Exercise input —
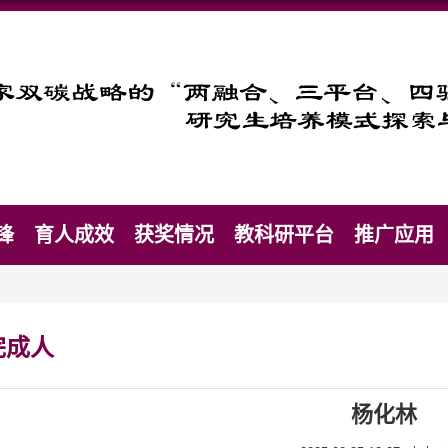
锋
育人成效
获奖情况
教科研平台
推广应用
完成人
杨化林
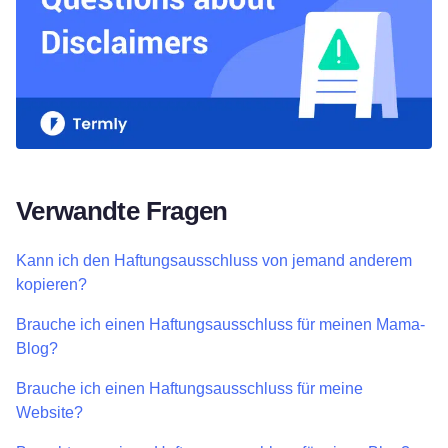
Verwandte Fragen
Kann ich den Haftungsausschluss von jemand anderem
kopieren?
Brauche ich einen Haftungsausschluss für meinen Mama-
Blog?
Brauche ich einen Haftungsausschluss für meine
Website?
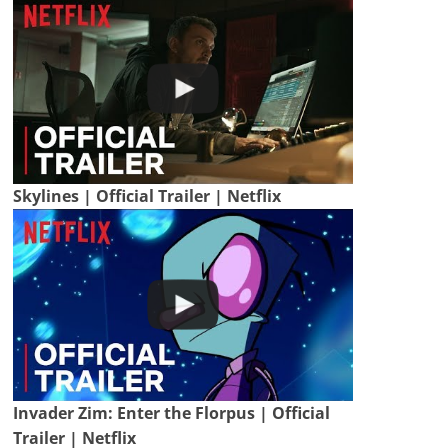
Skylines | Official Trailer | Netflix
Invader Zim: Enter the Florpus | Official
Trailer | Netflix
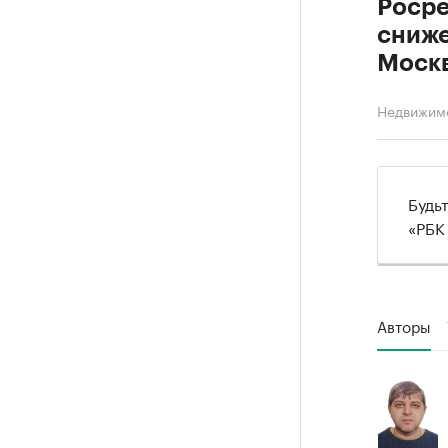
Росре
сниже
Моск
Недвижим
Будь
«РБК
Авторы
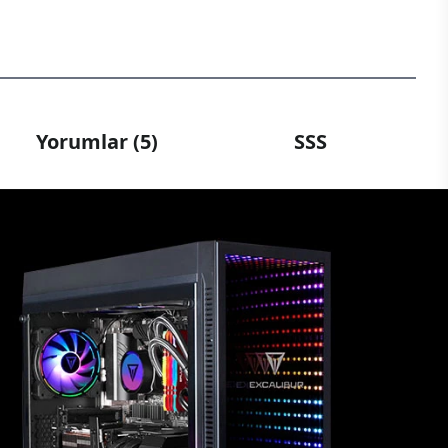
Yorumlar (5)
SSS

Exercise details — The entries above are to be repeated exactly, except for any pictures.

Written answer —
锋
育人成效
获奖情况
教科研平台
推广应用
完成人
杨化林
Verwandte Fragen
Kann ich den Haftungsausschluss von jemand anderem
kopieren?
Brauche ich einen Haftungsausschluss für meinen Mama-
Blog?
Brauche ich einen Haftungsausschluss für meine
Website?
Skylines | Official Trailer | Netflix
Invader Zim: Enter the Florpus | Official
Trailer | Netflix
Росре
сниже
Моск
Недвижим
Будь
«РБК
Авторы
Yorumlar (5)
SSS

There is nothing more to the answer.